45. Since popular will is the basis for the authority of government, according to the terms of the Universal Declaration, it is consistent with a method for naming public officials through elections. Both the Universal declaration and the American Declaration, the International Covenant on Civil and Political Rights and the American Convention on Human Rights coincide in that elections must have certain specific characteristics: they must be “authentic” (“genuine” in the American Declaration), “periodic,” “universal” and be executed in a manner that preserves the freedom of expression of the will of the voter.
36. Bearing in mind the characteristics of the allegations contained in the cases under review, the presentation that follows will only refer to the characteristics of “authenticity” which elections must have since the other characteristics are not in question in these cases. Therefore an analysis will be made of the authenticity of the elections, according to pronouncements of the Inter-American Commission on Human Rights with regard to specific situations.

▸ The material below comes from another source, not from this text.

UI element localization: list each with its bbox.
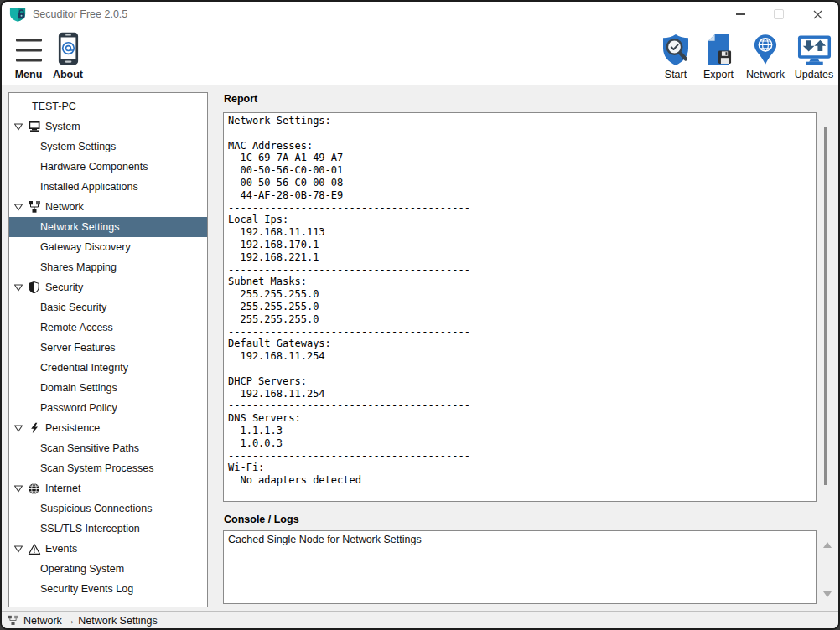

4.c. Authenticity of the elections
47. The act of electing representatives must be “authentic” in the sense stipulated by the American Convention, implying that there must be some consistency between the will of the voters and the result of the election. In the negative sense, the characteristic implies an absence of coercion which distorts the will of the citizens.
48. The different pronouncements which the Inter-American Commission on Human Rights has made on the subject, and which will be presented below, show that the authenticity of the elections covers two different categories of phenomena: on one hand, those referring to the general conditions in which the electoral process is carried out and, on the other hand, phenomena linked to the legal and institutional system that organizes elections and which implements activities linked to the electoral act, that is everything related in an immediate and direct way to the casting of the vote.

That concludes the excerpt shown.